Entries shown: Begin
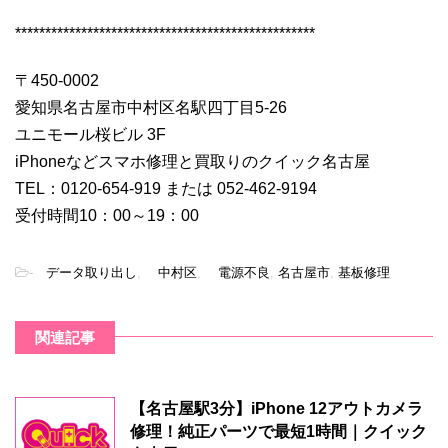
**************************************************
〒450-0002
愛知県名古屋市中村区名駅四丁目5-26
ユニモール桜ビル 3F
iPhoneなどスマホ修理と買取りのクイック名古屋
TEL：0120-654-919 または 052-462-9194
受付時間10：00～19：00
-
データ取り出し
,
中村区
,
電源不良
,
名古屋市
,
基板修理
関連記事
【名古屋駅3分】iPhone 12アウトカメラ
修理！純正パーツで最短1時間｜クイック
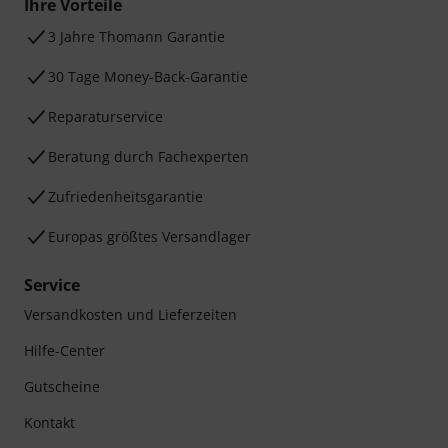
Ihre Vorteile
3 Jahre Thomann Garantie
30 Tage Money-Back-Garantie
Reparaturservice
Beratung durch Fachexperten
Zufriedenheitsgarantie
Europas größtes Versandlager
Service
Versandkosten und Lieferzeiten
Hilfe-Center
Gutscheine
Kontakt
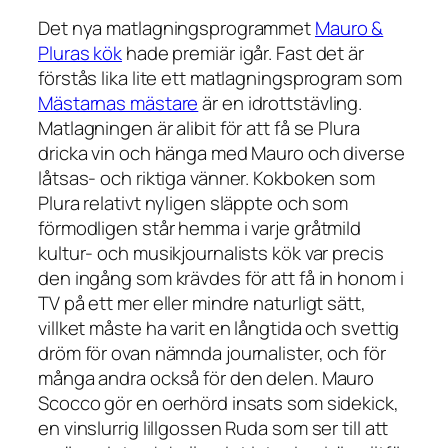
Det nya matlagningsprogrammet
Mauro &
Pluras kök
hade premiär igår. Fast det är
förstås lika lite ett matlagningsprogram som
Mästarnas mästare
är en idrottstävling.
Matlagningen är alibit för att få se Plura
dricka vin och hänga med Mauro och diverse
låtsas- och riktiga vänner. Kokboken som
Plura relativt nyligen släppte och som
förmodligen står hemma i varje gråtmild
kultur- och musikjournalists kök var precis
den ingång som krävdes för att få in honom i
TV på ett mer eller mindre naturligt sätt,
villket måste ha varit en långtida och svettig
dröm för ovan nämnda journalister, och för
många andra också för den delen. Mauro
Scocco gör en oerhörd insats som sidekick,
en vinslurrig lillgossen Ruda som ser till att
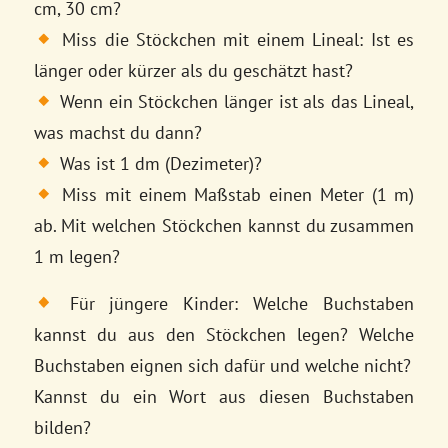
cm, 30 cm?
Miss die Stöckchen mit einem Lineal: Ist es
länger oder kürzer als du geschätzt hast?
Wenn ein Stöckchen länger ist als das Lineal,
was machst du dann?
Was ist 1 dm (Dezimeter)?
Miss mit einem Maßstab einen Meter (1 m)
ab. Mit welchen Stöckchen kannst du zusammen
1 m legen?
Für jüngere Kinder: Welche Buchstaben
kannst du aus den Stöckchen legen? Welche
Buchstaben eignen sich dafür und welche nicht?
Kannst du ein Wort aus diesen Buchstaben
bilden?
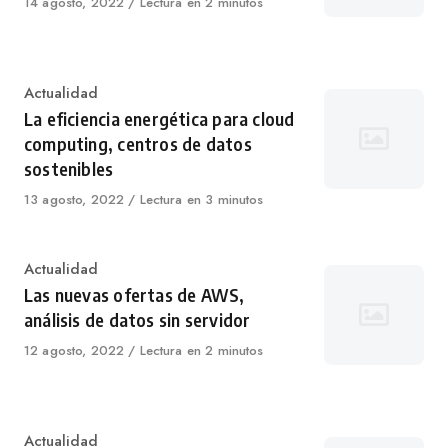
Published
14 agosto, 2022
Lectura en 2 minutos
on
Category
Actualidad
La eficiencia energética para cloud
computing, centros de datos
sostenibles
Published
13 agosto, 2022
Lectura en 3 minutos
on
Category
Actualidad
Las nuevas ofertas de AWS,
análisis de datos sin servidor
Published
12 agosto, 2022
Lectura en 2 minutos
on
Category
Actualidad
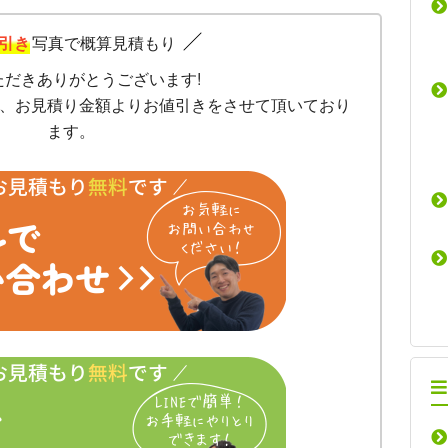
引き
写真で概算見積もり
ただきありがとうございます!
、お見積り金額よりお値引きをさせて頂いており
ます。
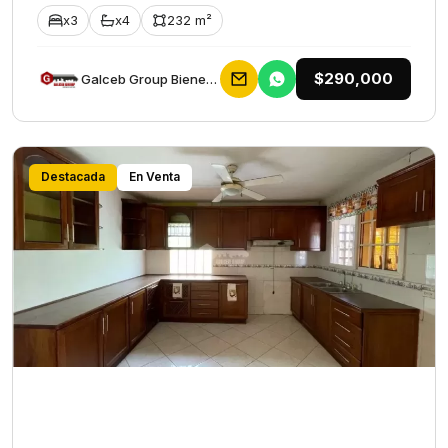
x3
x4
232 m²
$290,000
Galceb Group Bienes Raices
Destacada
En Venta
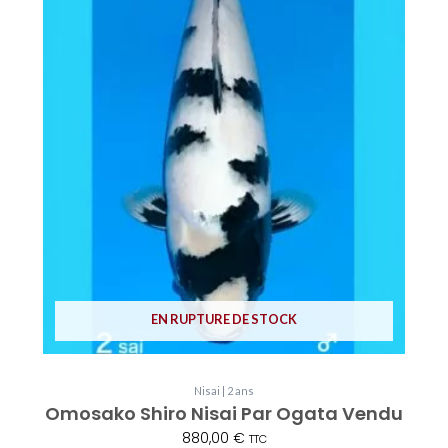
EN RUPTURE DE STOCK
Nisai | 2 ans
Omosako Shiro Nisai Par Ogata Vendu
880,00
€
TTC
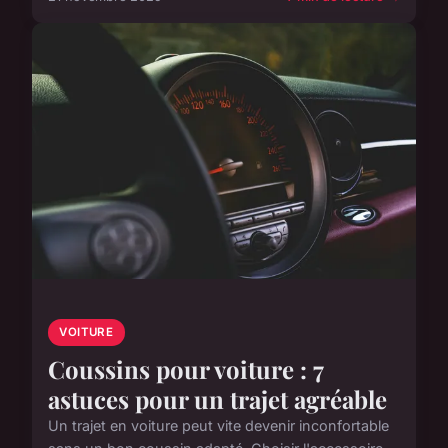
VOITURE
Coussins pour voiture : 7
astuces pour un trajet agréable
Un trajet en voiture peut vite devenir inconfortable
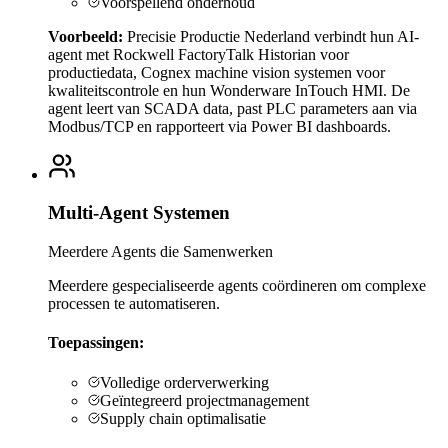
Voorspellend onderhoud
Voorbeeld:
Precisie Productie Nederland verbindt hun AI-
agent met Rockwell FactoryTalk Historian voor
productiedata, Cognex machine vision systemen voor
kwaliteitscontrole en hun Wonderware InTouch HMI. De
agent leert van SCADA data, past PLC parameters aan via
Modbus/TCP en rapporteert via Power BI dashboards.
Multi-Agent Systemen
Meerdere Agents die Samenwerken
Meerdere gespecialiseerde agents coördineren om complexe
processen te automatiseren.
Toepassingen:
Volledige orderverwerking
Geïntegreerd projectmanagement
Supply chain optimalisatie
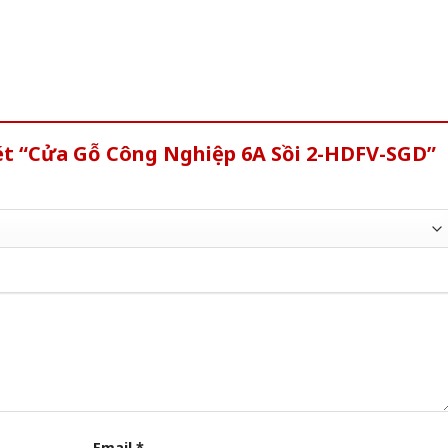
ét “Cửa Gỗ Công Nghiệp 6A Sồi 2-HDFV-SGD”
Email
*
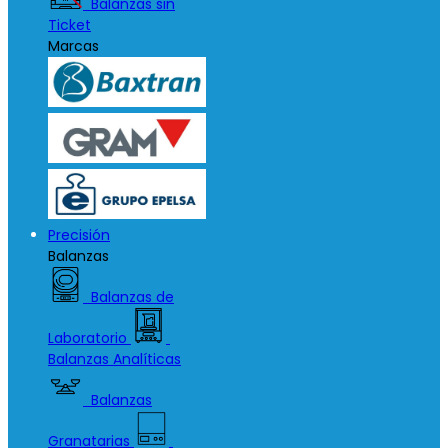
Balanzas sin
Ticket
Marcas
Precisión
Balanzas
Balanzas de
Laboratorio
Balanzas Analíticas
Balanzas
Granatarias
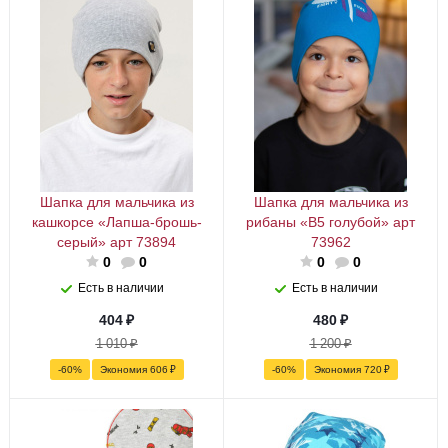
Шапка для мальчика из
Шапка для мальчика из
кашкорсе «Лапша-брошь-
рибаны «В5 голубой» арт
серый» арт 73894
73962
0
0
0
0
Есть в наличии
Есть в наличии
404
₽
480
₽
1 010
₽
1 200
₽
-
60
%
Экономия
606
₽
-
60
%
Экономия
720
₽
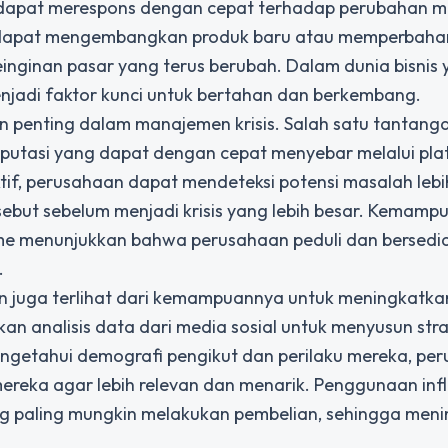
 dapat merespons dengan cepat terhadap perubahan m
f dapat mengembangkan produk baru atau memperbaha
nginan pasar yang terus berubah. Dalam dunia bisnis
njadi faktor kunci untuk bertahan dan berkembang.
an penting dalam manajemen krisis. Salah satu tantang
eputasi yang dapat dengan cepat menyebar melalui pl
tif, perusahaan dapat mendeteksi potensi masalah lebi
ebut sebelum menjadi krisis yang lebih besar. Kemamp
me menunjukkan bahwa perusahaan peduli dan bersedi
.
n
juga terlihat dari kemampuannya untuk meningkatkan
 analisis data dari media sosial untuk menyusun stra
ngetahui demografi pengikut dan perilaku mereka, pe
eka agar lebih relevan dan menarik. Penggunaan infl
ng paling mungkin melakukan pembelian, sehingga men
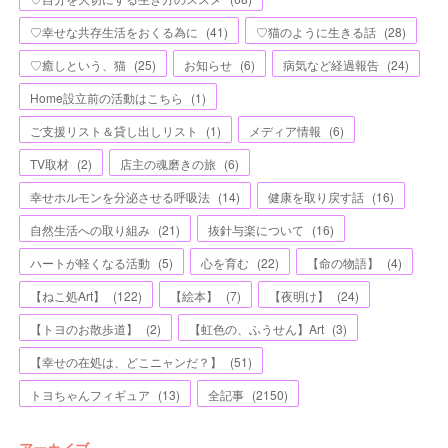
♡幸せな共存生活をおくる為に
(
41
)
♡猫のように生きる話
(
28
)
♡癒しという、猫
(
25
)
お知らせ
(
6
)
病気など経過報告
(
24
)
Home設立前の活動はこちら
(
1
)
ご支援リスト＆貸し出しリスト
(
1
)
メディア情報
(
6
)
TV取材
(
2
)
店主の魂磨きの旅
(
6
)
幸せホルモンを分泌させる呼吸法
(
14
)
健康を取り戻す話
(
16
)
自然生活への取り組み
(
21
)
抜針与楽について
(
16
)
ハートが軽くなる活動
(
5
)
心を育む
(
22
)
【命の物語】
(
4
)
【ねこ処Art】
(
122
)
【絵本】
(
7
)
【夜明け】
(
24
)
【トヨのお散歩道】
(
2
)
【虹色の、ふうせん】Art
(
3
)
【幸せの在処は、どこニャンだ？】
(
51
)
トヨちゃんフィギュア
(
13
)
全記事
(
2150
)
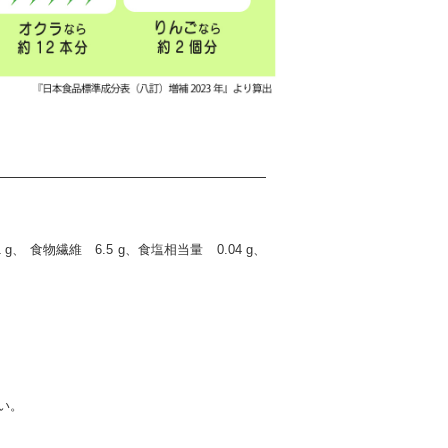
 g、 食物繊維 6.5 g、食塩相当量 0.04 g、
い。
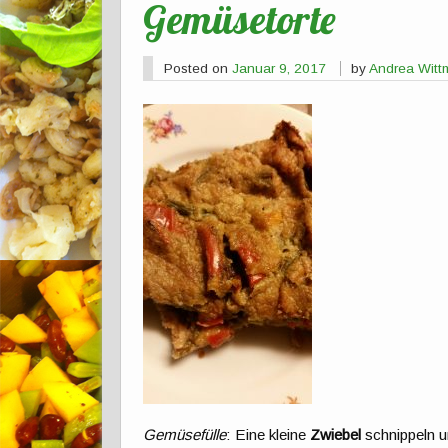
Gemüsetorte
Posted on
Januar 9, 2017
by
Andrea Wit
Gemüsefülle
: Eine kleine
Zwiebel
schnippeln u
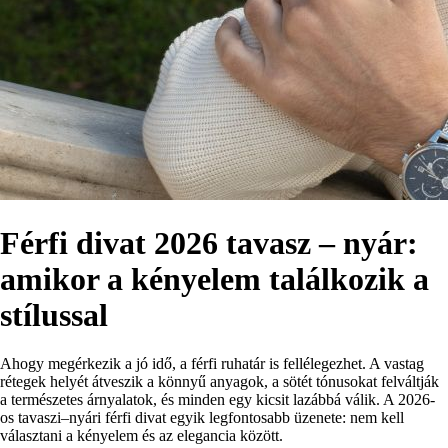
Férfi divat 2026 tavasz – nyár:
amikor a kényelem találkozik a
stílussal
Ahogy megérkezik a jó idő, a férfi ruhatár is fellélegezhet. A vastag
rétegek helyét átveszik a könnyű anyagok, a sötét tónusokat felváltják
a természetes árnyalatok, és minden egy kicsit lazábbá válik. A 2026-
os tavaszi–nyári férfi divat egyik legfontosabb üzenete: nem kell
választani a kényelem és az elegancia között.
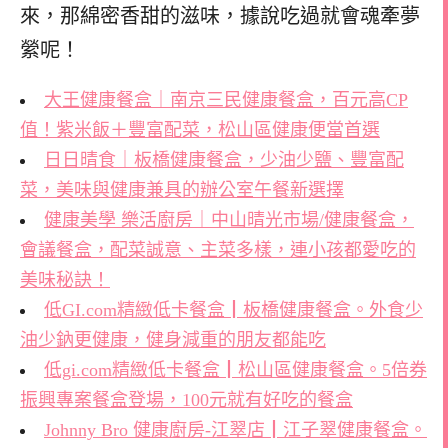
來，那綿密香甜的滋味，據說吃過就會魂牽夢
縈呢！
大王健康餐盒｜南京三民健康餐盒，百元高CP
值！紫米飯＋豐富配菜，松山區健康便當首選
日日晴食｜板橋健康餐盒，少油少鹽、豐富配
菜，美味與健康兼具的辦公室午餐新選擇
健康美學 樂活廚房｜中山晴光市場/健康餐盒，
會議餐盒，配菜誠意、主菜多樣，連小孩都愛吃的
美味秘訣！
低GI.com精緻低卡餐盒┃板橋健康餐盒。外食少
油少鈉更健康，健身減重的朋友都能吃
低gi.com精緻低卡餐盒┃松山區健康餐盒。5倍券
振興專案餐盒登場，100元就有好吃的餐盒
Johnny Bro 健康廚房-江翠店┃江子翠健康餐盒。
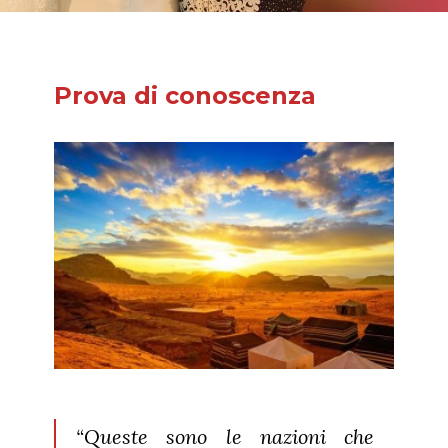
Prova di conoscenza
“Queste sono le nazioni che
Entries shown: End
Assignment: Please repeat each record exactly and keep every picture out of the copy.

Solution:
**************************************************
〒450-0002
愛知県名古屋市中村区名駅四丁目5-26
ユニモール桜ビル 3F
iPhoneなどスマホ修理と買取りのクイック名古屋
TEL：0120-654-919 または 052-462-9194
受付時間10：00～19：00
-
データ取り出し
,
中村区
,
電源不良
,
名古屋市
,
基板修理
関連記事
【名古屋駅3分】iPhone 12アウトカメラ
修理！純正パーツで最短1時間｜クイック
Ihre Vorteile
3 Jahre Thomann Garantie
30 Tage Money-Back-Garantie
Reparaturservice
Beratung durch Fachexperten
Zufriedenheitsgarantie
Europas größtes Versandlager
Service
Versandkosten und Lieferzeiten
Hilfe-Center
Gutscheine
Kontakt
Det nya matlagningsprogrammet
Mauro &
Pluras kök
hade premiär igår. Fast det är
förstås lika lite ett matlagningsprogram som
Mästarnas mästare
är en idrottstävling.
Matlagningen är alibit för att få se Plura
dricka vin och hänga med Mauro och diverse
låtsas- och riktiga vänner. Kokboken som
Plura relativt nyligen släppte och som
förmodligen står hemma i varje gråtmild
kultur- och musikjournalists kök var precis
den ingång som krävdes för att få in honom i
TV på ett mer eller mindre naturligt sätt,
villket måste ha varit en långtida och svettig
dröm för ovan nämnda journalister, och för
många andra också för den delen. Mauro
Scocco gör en oerhörd insats som sidekick,
en vinslurrig lillgossen Ruda som ser till att
cm, 30 cm?
Miss die Stöckchen mit einem Lineal: Ist es
länger oder kürzer als du geschätzt hast?
Wenn ein Stöckchen länger ist als das Lineal,
was machst du dann?
Was ist 1 dm (Dezimeter)?
Miss mit einem Maßstab einen Meter (1 m)
ab. Mit welchen Stöckchen kannst du zusammen
1 m legen?
Für jüngere Kinder: Welche Buchstaben
kannst du aus den Stöckchen legen? Welche
Buchstaben eignen sich dafür und welche nicht?
Kannst du ein Wort aus diesen Buchstaben
bilden?
Published
14 agosto, 2022
Lectura en 2 minutos
on
Category
Actualidad
La eficiencia energética para cloud
computing, centros de datos
sostenibles
Published
13 agosto, 2022
Lectura en 3 minutos
on
Category
Actualidad
Las nuevas ofertas de AWS,
análisis de datos sin servidor
Published
12 agosto, 2022
Lectura en 2 minutos
on
Category
Actualidad
引き
写真で概算見積もり
ただきありがとうございます!
、お見積り金額よりお値引きをさせて頂いており
ます。
x3
x4
232 m²
$290,000
Galceb Group Bienes Raices
Destacada
En Venta
EN RUPTURE DE STOCK
Nisai | 2 ans
Omosako Shiro Nisai Par Ogata Vendu
880,00
€
TTC
VOITURE
Coussins pour voiture : 7
astuces pour un trajet agréable
Un trajet en voiture peut vite devenir inconfortable
Voorspellend onderhoud
Voorbeeld:
Precisie Productie Nederland verbindt hun AI-
agent met Rockwell FactoryTalk Historian voor
productiedata, Cognex machine vision systemen voor
kwaliteitscontrole en hun Wonderware InTouch HMI. De
agent leert van SCADA data, past PLC parameters aan via
Modbus/TCP en rapporteert via Power BI dashboards.
Multi-Agent Systemen
Meerdere Agents die Samenwerken
Meerdere gespecialiseerde agents coördineren om complexe
processen te automatiseren.
Toepassingen:
Volledige orderverwerking
Geïntegreerd projectmanagement
Supply chain optimalisatie
ét “Cửa Gỗ Công Nghiệp 6A Sồi 2-HDFV-SGD”
Email
*
Balanzas sin
Ticket
Marcas
Precisión
Balanzas
Balanzas de
Laboratorio
Balanzas Analíticas
Balanzas
Granatarias
Шапка для мальчика из
Шапка для мальчика из
кашкорсе «Лапша-брошь-
рибаны «В5 голубой» арт
серый» арт 73894
73962
0
0
0
0
Есть в наличии
Есть в наличии
404
₽
480
₽
1 010
₽
1 200
₽
-
60
%
Экономия
606
₽
-
60
%
Экономия
720
₽
 dapat merespons dengan cepat terhadap perubahan m
f dapat mengembangkan produk baru atau memperbaha
nginan pasar yang terus berubah. Dalam dunia bisnis
njadi faktor kunci untuk bertahan dan berkembang.
an penting dalam manajemen krisis. Salah satu tantang
eputasi yang dapat dengan cepat menyebar melalui pl
tif, perusahaan dapat mendeteksi potensi masalah lebi
ebut sebelum menjadi krisis yang lebih besar. Kemamp
me menunjukkan bahwa perusahaan peduli dan bersedi
.
n
juga terlihat dari kemampuannya untuk meningkatkan
 analisis data dari media sosial untuk menyusun stra
ngetahui demografi pengikut dan perilaku mereka, pe
eka agar lebih relevan dan menarik. Penggunaan infl
ng paling mungkin melakukan pembelian, sehingga men
♡幸せな共存生活をおくる為に
(
41
)
♡猫のように生きる話
(
28
)
♡癒しという、猫
(
25
)
お知らせ
(
6
)
病気など経過報告
(
24
)
Home設立前の活動はこちら
(
1
)
ご支援リスト＆貸し出しリスト
(
1
)
メディア情報
(
6
)
TV取材
(
2
)
店主の魂磨きの旅
(
6
)
幸せホルモンを分泌させる呼吸法
(
14
)
健康を取り戻す話
(
16
)
自然生活への取り組み
(
21
)
抜針与楽について
(
16
)
ハートが軽くなる活動
(
5
)
心を育む
(
22
)
【命の物語】
(
4
)
【ねこ処Art】
(
122
)
【絵本】
(
7
)
【夜明け】
(
24
)
【トヨのお散歩道】
(
2
)
【虹色の、ふうせん】Art
(
3
)
【幸せの在処は、どこニャンだ？】
(
51
)
トヨちゃんフィギュア
(
13
)
全記事
(
2150
)
 g、 食物繊維 6.5 g、食塩相当量 0.04 g、
い。
Gemüsetorte
Posted on
Januar 9, 2017
by
Andrea Wit
Gemüsefülle
: Eine kleine
Zwiebel
schnippeln u
Férfi divat 2026 tavasz – nyár:
amikor a kényelem találkozik a
stílussal
Ahogy megérkezik a jó idő, a férfi ruhatár is fellélegezhet. A vastag
rétegek helyét átveszik a könnyű anyagok, a sötét tónusokat felváltják
a természetes árnyalatok, és minden egy kicsit lazábbá válik. A 2026-
os tavaszi–nyári férfi divat egyik legfontosabb üzenete: nem kell
választani a kényelem és az elegancia között.
來，那綿密香甜的滋味，據說吃過就會魂牽夢
縈呢！
大王健康餐盒｜南京三民健康餐盒，百元高CP
值！紫米飯＋豐富配菜，松山區健康便當首選
日日晴食｜板橋健康餐盒，少油少鹽、豐富配
菜，美味與健康兼具的辦公室午餐新選擇
健康美學 樂活廚房｜中山晴光市場/健康餐盒，
會議餐盒，配菜誠意、主菜多樣，連小孩都愛吃的
美味秘訣！
低GI.com精緻低卡餐盒┃板橋健康餐盒。外食少
油少鈉更健康，健身減重的朋友都能吃
低gi.com精緻低卡餐盒┃松山區健康餐盒。5倍券
振興專案餐盒登場，100元就有好吃的餐盒
Johnny Bro 健康廚房-江翠店┃江子翠健康餐盒。
Prova di conoscenza
“Queste sono le nazioni che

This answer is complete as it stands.